On Sun, 04 Sep 2005 19:00:37 GMT, Geoff <geoff@xxxxxxxxxxxxxx> wrote:

>On Sun, 04 Sep 2005 08:12:59 -0400, Cliff <Clhuprich@xxxxxxx> wrote:
>
>> And are named "forwards" from ABC.
>> DEF
>> GHI
>>
>
>Only in a robotic application. In a machining center DEFGHI are
>reserved for other purposes for obvious reasons and cannot serve as
>axis designators in ordinary G-code syntax.

By the time you have that many axes it's not really an "ordinary"
machine.
What I stated seems to be basically correct per RS-267-B
(Axis and motion nomenclature for numericslly controlled machines)
section 8 (additional axes) subsection 8.2, as well as my
recall of 12 axes and other machines.

>In a machining center the
>secondary and tertiary rotary axes are designated A1 B1 C1 A2 B2 C2

Then how would you command A1180.0, etc

>and there are special codes for setting the control mode to bring
>these in and out of context for coordination with the other axes since
>it might be hard to define whether one was referring to A1 80. or
>A180. Modern controls can use A1=180. or the like, any delimiter would
>probably work depending on the control vendor.

And similar could be done following the standard.
OTOH It's also possible to use other code formats for things like
what you are thinking of as "D", F", etc.
It's also possible I expect to load registers in sequence.
F180 F5 might rotate the F axis 10 & use feedrate 5.
Type II & III data are also often used in any case as these
machines often have to be programmed in inverse time
parametrically.

>
>In the Siemens 840D they can have any name the OEM likes. There are
>even X1 Y1 Z1 axes on some machines but these are usually in channels
>other than the primary channel and they serve another purpose from
>actually cutting parts. (e.g., Tool changers.)

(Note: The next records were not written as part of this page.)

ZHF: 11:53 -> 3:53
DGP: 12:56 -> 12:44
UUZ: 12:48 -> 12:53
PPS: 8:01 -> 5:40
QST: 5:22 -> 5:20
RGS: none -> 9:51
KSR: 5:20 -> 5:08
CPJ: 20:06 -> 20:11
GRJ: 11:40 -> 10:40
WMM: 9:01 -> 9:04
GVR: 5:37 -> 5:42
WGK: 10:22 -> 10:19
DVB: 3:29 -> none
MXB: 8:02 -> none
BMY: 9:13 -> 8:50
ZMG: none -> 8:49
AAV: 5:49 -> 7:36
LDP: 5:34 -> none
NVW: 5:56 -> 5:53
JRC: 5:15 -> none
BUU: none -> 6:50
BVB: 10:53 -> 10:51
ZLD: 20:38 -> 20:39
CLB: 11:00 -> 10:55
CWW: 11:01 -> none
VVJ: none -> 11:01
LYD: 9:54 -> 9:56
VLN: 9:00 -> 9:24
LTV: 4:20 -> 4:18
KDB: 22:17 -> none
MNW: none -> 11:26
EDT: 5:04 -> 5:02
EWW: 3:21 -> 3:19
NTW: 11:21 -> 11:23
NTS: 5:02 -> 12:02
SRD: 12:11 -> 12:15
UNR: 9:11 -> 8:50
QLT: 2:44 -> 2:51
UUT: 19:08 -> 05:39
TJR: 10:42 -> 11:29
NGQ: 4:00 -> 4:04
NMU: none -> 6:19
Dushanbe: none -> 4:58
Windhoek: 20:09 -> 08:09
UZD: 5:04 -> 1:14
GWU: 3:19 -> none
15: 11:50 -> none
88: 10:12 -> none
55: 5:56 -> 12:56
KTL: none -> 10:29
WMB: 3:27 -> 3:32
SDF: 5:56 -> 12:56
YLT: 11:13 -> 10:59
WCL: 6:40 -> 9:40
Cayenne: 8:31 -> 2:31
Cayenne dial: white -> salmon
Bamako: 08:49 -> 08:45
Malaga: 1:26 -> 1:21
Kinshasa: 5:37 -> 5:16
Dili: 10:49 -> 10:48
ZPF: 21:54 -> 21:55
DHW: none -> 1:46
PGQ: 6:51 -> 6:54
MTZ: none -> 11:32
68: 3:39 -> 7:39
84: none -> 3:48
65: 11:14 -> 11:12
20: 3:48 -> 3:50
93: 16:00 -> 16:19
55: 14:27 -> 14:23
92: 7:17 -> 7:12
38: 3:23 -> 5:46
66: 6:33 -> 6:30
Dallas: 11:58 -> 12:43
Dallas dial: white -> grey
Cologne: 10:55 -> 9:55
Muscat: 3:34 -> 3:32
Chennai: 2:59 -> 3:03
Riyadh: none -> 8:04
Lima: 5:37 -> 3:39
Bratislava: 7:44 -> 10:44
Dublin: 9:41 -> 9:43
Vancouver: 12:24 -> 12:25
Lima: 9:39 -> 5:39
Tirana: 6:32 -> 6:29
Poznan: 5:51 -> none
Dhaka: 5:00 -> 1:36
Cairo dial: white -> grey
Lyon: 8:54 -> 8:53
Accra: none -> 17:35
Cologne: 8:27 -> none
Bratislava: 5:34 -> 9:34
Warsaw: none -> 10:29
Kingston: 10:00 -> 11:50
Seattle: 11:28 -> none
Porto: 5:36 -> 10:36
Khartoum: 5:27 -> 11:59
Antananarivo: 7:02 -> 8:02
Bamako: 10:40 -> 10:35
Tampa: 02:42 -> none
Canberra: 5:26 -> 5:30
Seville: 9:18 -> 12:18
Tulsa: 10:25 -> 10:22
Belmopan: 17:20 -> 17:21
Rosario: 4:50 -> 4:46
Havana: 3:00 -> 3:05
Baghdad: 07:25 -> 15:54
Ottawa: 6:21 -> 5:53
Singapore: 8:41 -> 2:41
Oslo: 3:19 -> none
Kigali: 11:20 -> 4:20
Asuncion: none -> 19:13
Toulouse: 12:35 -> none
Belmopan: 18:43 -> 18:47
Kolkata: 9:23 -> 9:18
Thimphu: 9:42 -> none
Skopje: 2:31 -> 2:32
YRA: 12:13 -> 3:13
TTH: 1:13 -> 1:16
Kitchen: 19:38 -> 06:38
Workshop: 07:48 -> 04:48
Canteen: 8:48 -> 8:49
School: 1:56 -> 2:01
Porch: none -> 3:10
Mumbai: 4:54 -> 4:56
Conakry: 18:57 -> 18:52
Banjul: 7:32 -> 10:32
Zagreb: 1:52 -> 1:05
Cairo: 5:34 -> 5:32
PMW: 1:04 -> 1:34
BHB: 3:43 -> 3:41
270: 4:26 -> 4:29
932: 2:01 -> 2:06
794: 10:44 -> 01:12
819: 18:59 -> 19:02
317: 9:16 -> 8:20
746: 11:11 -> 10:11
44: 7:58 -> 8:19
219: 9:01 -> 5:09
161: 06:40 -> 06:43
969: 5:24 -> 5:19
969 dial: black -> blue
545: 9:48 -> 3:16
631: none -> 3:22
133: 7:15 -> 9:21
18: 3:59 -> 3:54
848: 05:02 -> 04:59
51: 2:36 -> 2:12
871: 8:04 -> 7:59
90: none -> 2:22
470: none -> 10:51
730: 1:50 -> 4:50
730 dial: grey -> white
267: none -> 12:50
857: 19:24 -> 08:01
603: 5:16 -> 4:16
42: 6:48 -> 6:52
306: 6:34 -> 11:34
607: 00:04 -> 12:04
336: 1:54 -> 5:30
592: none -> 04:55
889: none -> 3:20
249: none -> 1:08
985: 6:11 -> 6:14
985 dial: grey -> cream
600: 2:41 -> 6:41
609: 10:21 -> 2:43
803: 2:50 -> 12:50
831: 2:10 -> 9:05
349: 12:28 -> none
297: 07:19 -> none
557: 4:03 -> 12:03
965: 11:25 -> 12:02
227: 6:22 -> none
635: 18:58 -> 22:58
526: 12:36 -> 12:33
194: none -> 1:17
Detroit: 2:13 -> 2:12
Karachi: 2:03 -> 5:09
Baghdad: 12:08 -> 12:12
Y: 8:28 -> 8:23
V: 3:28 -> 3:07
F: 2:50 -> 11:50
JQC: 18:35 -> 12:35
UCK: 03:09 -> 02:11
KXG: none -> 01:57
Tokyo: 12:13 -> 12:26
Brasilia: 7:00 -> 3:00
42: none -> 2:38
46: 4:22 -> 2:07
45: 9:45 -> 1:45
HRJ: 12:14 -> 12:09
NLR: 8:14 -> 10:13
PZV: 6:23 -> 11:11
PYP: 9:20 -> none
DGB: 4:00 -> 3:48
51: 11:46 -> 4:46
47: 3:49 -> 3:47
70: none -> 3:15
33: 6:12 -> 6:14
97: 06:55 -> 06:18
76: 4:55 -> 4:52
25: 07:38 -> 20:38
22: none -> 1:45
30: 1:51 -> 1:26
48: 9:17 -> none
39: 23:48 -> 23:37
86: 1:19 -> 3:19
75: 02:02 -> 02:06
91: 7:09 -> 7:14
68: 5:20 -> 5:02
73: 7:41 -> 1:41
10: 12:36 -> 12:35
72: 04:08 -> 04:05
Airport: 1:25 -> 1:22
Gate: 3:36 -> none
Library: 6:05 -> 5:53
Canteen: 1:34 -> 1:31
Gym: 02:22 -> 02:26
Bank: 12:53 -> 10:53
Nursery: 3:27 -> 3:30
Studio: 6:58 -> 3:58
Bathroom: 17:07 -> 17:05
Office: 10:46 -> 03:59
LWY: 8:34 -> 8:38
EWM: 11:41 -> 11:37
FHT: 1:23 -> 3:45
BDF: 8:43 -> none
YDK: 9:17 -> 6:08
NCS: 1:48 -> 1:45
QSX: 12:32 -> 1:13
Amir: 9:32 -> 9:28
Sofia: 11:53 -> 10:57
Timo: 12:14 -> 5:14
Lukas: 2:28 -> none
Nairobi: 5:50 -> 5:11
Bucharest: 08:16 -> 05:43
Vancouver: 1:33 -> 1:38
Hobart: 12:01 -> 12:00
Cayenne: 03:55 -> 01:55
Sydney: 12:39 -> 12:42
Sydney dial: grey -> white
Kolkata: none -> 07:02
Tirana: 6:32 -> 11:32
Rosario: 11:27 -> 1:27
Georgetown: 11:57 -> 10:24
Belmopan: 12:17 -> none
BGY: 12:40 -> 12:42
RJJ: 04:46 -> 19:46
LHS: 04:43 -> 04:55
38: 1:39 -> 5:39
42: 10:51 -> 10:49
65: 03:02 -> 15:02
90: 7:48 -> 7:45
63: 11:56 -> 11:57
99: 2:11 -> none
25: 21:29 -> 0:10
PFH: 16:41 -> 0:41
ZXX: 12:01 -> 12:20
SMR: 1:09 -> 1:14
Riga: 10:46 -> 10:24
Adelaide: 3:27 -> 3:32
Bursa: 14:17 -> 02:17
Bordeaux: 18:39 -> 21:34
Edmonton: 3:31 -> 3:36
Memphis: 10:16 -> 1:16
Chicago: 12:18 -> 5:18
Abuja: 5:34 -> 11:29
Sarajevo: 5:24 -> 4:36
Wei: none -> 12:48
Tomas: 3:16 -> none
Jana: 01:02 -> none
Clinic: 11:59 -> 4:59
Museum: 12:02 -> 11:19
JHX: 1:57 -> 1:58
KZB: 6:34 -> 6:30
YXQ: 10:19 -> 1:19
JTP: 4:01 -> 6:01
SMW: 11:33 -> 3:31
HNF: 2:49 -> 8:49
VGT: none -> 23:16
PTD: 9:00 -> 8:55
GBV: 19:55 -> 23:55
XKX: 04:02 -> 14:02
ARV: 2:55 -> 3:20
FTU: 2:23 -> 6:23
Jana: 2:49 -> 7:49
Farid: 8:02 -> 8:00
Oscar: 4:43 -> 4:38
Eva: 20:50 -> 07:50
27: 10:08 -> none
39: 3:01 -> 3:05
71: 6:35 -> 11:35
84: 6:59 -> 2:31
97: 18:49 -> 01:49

Which is part of why we have posts ....

>There are axes and there are axes. Any machine tool manufacturer who
>labels an axis that is not directly involved in the actual machine
>tool cutting geometry an "axis" for purposes of counting axes as in
>"this is a 6-axis machine" is fooling himself and others. To say this
>machine has 6 axis drives but only 4 of them are machining axes would
>be permissible but to call it a 6 axis machine is deception. To be
>credible as a machine tool specification the axes would have to
>programmable in a coordinated path.

Positioning-only axes are usually 1/2 axes.
But, as BB can probably tell us, 1/2 + 1/2 = 1 <G>.

Not that I'd call it that in this case.

>It's credible to call a twin-head
>VTL a 4 axis lathe, but to call it a 5 axis because the spindle/table
>can be positioned would not be permissible since coordinating it with
>the 4 linear slides would not be advantageous.

It would be for things like threading. But that's usually not
visible to the user (but has to be in some cases).

>Simultaneous inside and
>outside threading might be construed to be a 5 axis move since it
>requires coordination of slide motions with spindle rotation but I
>think this is stretching the definition beyond the breaking point.
>
>Twin tilting gantries on a single bed cannot be defined as a 10 axis
>machine since they are almost always controlled from 2 CNC controls
>and each one would only be a 5 axis machine.

There are also "split" controls with an axis in common. Back to
inverse time, usually.
BTW, That sounds like a 9 axes, were it a twin column with
a moving bed.
With a gantry it would probably be a twin spindle 5 axes ....
but triples are often used (we had quite a few at McD ...)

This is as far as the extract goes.